### Required work
From the entries, return every line where the string "problemen" shows up.

### Dataset records
* * * *

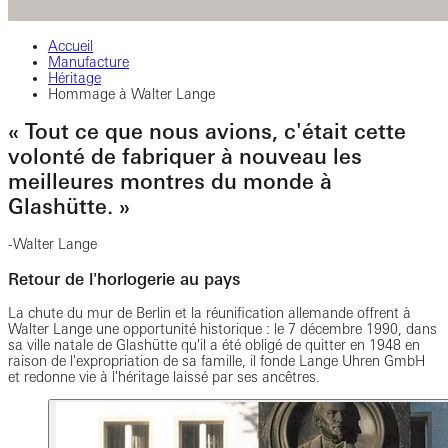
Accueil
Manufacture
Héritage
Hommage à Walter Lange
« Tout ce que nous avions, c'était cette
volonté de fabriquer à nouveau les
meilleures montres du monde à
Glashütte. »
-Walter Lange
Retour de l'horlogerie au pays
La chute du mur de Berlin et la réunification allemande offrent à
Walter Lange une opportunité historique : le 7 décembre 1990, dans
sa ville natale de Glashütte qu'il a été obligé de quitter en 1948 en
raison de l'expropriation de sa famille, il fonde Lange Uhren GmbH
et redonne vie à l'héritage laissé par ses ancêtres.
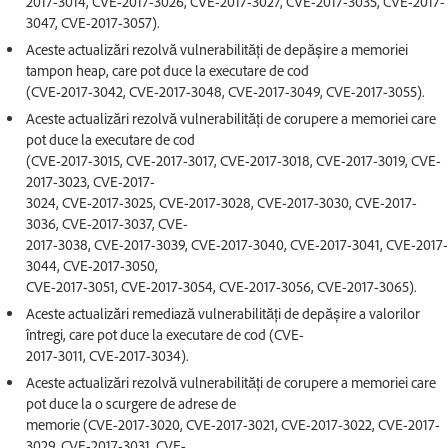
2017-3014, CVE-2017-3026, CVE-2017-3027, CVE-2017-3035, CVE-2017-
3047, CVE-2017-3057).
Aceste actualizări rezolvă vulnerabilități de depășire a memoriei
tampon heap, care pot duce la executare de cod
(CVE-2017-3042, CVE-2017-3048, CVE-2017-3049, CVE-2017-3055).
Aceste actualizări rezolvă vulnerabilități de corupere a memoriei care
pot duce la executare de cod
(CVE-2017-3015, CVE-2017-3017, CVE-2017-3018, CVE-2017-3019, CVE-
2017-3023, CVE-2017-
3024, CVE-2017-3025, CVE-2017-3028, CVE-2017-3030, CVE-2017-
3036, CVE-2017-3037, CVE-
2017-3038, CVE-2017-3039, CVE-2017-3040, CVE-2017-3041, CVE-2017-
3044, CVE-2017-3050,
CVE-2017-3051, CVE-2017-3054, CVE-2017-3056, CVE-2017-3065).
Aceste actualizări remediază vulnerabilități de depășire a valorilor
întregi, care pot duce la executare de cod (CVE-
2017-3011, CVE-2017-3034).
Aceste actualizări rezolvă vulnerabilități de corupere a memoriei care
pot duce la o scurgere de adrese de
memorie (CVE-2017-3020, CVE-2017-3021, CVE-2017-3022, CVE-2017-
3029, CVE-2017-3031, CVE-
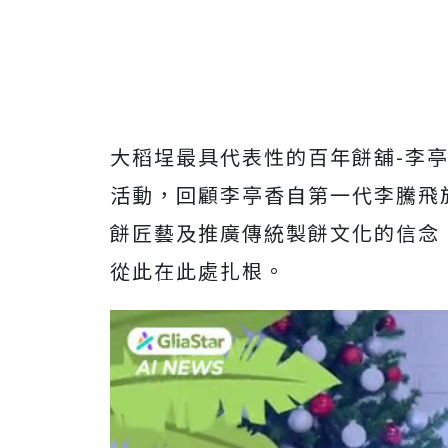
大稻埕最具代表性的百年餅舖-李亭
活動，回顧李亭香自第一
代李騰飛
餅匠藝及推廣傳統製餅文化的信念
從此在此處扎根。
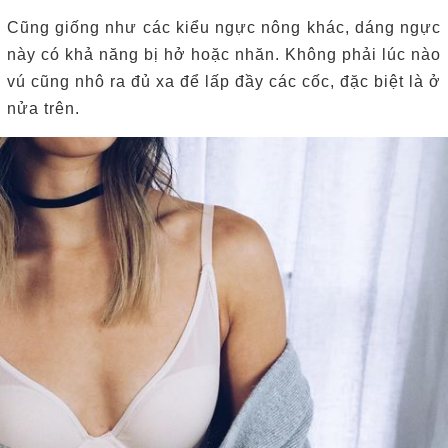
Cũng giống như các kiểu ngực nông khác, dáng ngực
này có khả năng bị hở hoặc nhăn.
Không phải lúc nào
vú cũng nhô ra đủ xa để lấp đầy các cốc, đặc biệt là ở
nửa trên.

* * * *

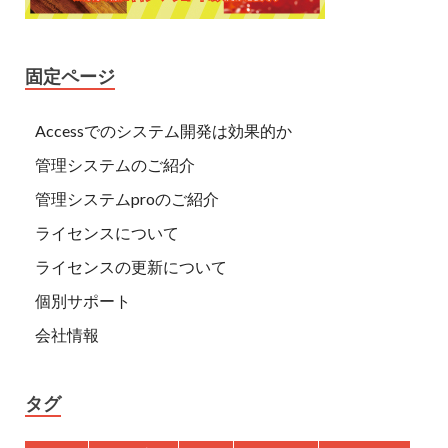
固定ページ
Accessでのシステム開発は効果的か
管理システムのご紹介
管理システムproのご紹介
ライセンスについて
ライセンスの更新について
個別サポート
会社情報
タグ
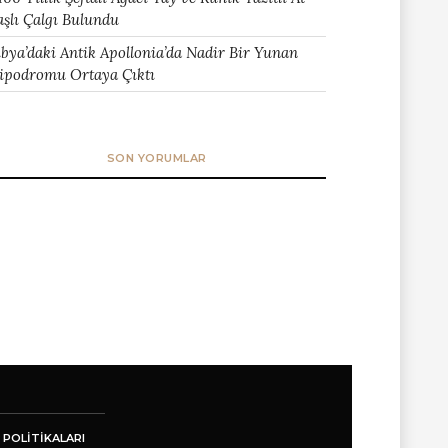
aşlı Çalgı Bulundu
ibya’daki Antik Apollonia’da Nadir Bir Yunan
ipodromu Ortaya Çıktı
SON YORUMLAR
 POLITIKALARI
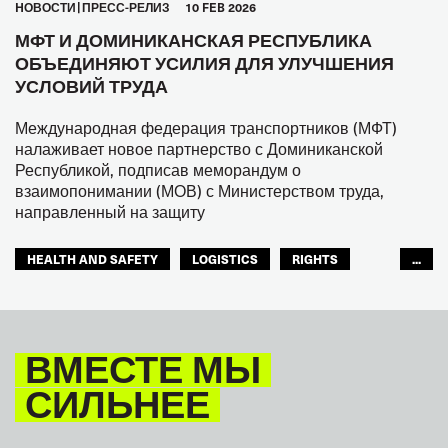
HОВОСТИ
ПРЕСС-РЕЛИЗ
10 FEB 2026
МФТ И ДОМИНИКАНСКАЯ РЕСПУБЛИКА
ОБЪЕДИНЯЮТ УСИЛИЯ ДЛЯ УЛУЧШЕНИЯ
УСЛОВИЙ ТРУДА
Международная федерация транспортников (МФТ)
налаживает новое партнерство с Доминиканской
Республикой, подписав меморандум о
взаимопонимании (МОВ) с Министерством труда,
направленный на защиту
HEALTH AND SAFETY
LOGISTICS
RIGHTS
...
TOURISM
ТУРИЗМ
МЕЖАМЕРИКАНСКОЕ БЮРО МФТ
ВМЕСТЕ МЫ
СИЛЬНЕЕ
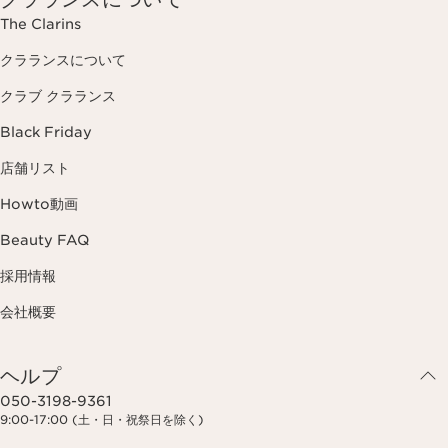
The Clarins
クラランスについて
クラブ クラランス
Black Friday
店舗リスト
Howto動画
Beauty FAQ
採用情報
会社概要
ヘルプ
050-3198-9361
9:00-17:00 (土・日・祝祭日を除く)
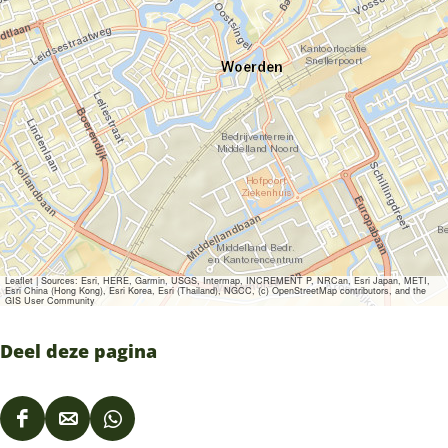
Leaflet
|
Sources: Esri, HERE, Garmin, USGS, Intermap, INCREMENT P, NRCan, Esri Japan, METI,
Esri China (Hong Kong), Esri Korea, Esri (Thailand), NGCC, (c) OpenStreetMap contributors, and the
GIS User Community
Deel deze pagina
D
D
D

* * * *

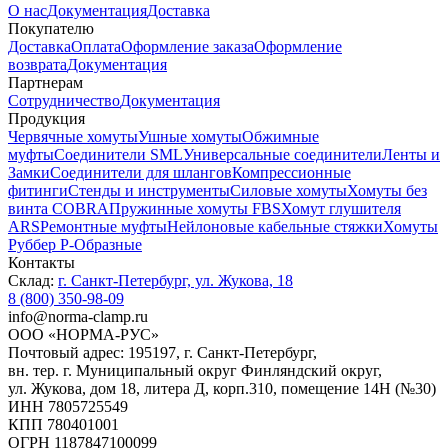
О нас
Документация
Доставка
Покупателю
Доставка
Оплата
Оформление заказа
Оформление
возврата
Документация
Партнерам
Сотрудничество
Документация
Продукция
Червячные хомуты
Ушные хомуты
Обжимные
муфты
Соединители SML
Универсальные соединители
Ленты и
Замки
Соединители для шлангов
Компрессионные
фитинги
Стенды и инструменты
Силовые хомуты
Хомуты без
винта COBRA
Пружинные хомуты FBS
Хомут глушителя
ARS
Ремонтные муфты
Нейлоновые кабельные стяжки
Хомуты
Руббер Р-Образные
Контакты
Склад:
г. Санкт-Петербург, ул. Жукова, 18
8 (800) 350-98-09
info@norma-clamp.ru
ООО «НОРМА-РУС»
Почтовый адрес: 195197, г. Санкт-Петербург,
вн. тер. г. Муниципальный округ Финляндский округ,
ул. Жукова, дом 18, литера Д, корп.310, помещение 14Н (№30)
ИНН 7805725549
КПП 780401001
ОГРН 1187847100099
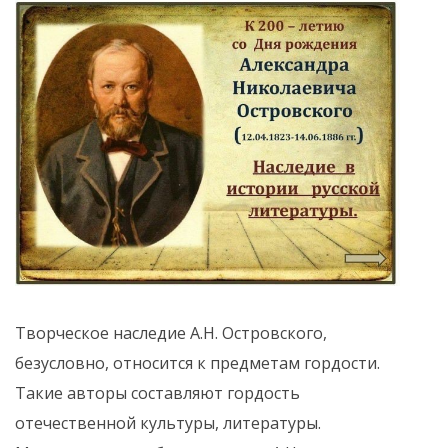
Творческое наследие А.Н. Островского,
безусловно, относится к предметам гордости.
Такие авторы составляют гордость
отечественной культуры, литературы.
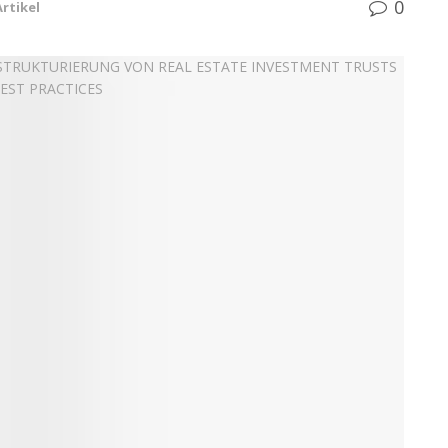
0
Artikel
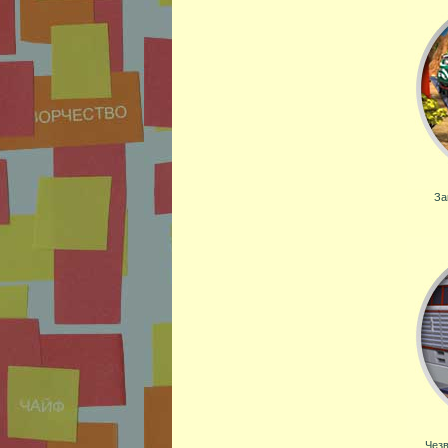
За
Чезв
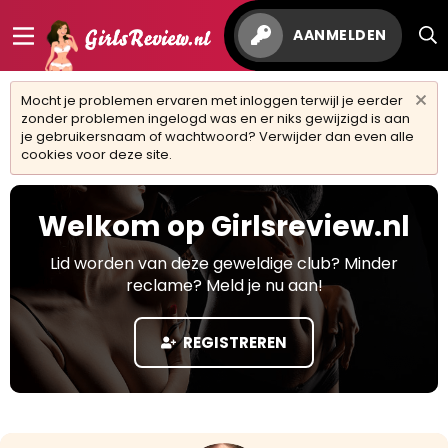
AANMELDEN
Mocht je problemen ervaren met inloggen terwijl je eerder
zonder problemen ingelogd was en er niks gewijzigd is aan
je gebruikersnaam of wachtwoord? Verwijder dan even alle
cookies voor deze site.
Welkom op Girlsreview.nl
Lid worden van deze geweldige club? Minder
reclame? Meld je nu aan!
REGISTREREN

* * * *

### Expected answer
Mocht je problemen ervaren met inloggen terwijl je eerder
zonder problemen ingelogd was en er niks gewijzigd is aan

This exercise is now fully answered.